De Europese Raad, een instelling van de Europese Unie (EU), heeft afgelopen maand een akkoord bereikt over het definitieve voorstel van MiCA: ‘Regulation on Markets in Crypto Assets’. Deze nieuwe Europese verordening scherpt de regelgeving voor de cryptobedrijven en cryptomarkt an sich verder aan. Wat de achtergrond is en welke impact MiCA mogelijk heeft, zoeken we in dit artikel verder uit.
Achtergrond
Om de materie beter te begrijpen, leggen we eerst het verschil uit tussen verordeningen en richtlijnen. Beide zijn wetgevingsinstrumenten van de EU. Verordeningen hebben rechtstreekse werking en voorrang boven het nationaal recht van de lidstaten van de EU. Richtlijnen werken niet rechtstreeks door en dienen te worden geïmplementeerd in nationale regelgeving. Richtlijnen kunnen minimum- of maximumharmonisatie bevatten. Bij minimumharmonisatie dienen de lidstaten in haar nationale implementatie van de richtlijn ten minste te voldoen aan de door de richtlijn gestelde normen. Bij maximumharmonisatie mogen de lidstaten de door de richtlijn gestelde normen niet verzwaren.

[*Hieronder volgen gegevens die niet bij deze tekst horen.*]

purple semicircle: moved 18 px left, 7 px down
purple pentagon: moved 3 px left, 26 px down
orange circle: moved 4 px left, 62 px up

Daarnaast dienen richtlijnen tijdig te worden geïmplementeerd in nationale regelgeving. Als een lidstaat een richtlijn niet tijdig implementeert, wordt een zogeheten inbreukprocedure opgestart door de Europese Commissie. Nederland is met enige regelmaat onderhevig geweest aan dergelijke procedures. Zo is Nederland op 12 februari 2020 berispt vanuit Brussel voor het niet tijdig implementeren van de vijfde anti-witwasrichtlijn (AMLD5).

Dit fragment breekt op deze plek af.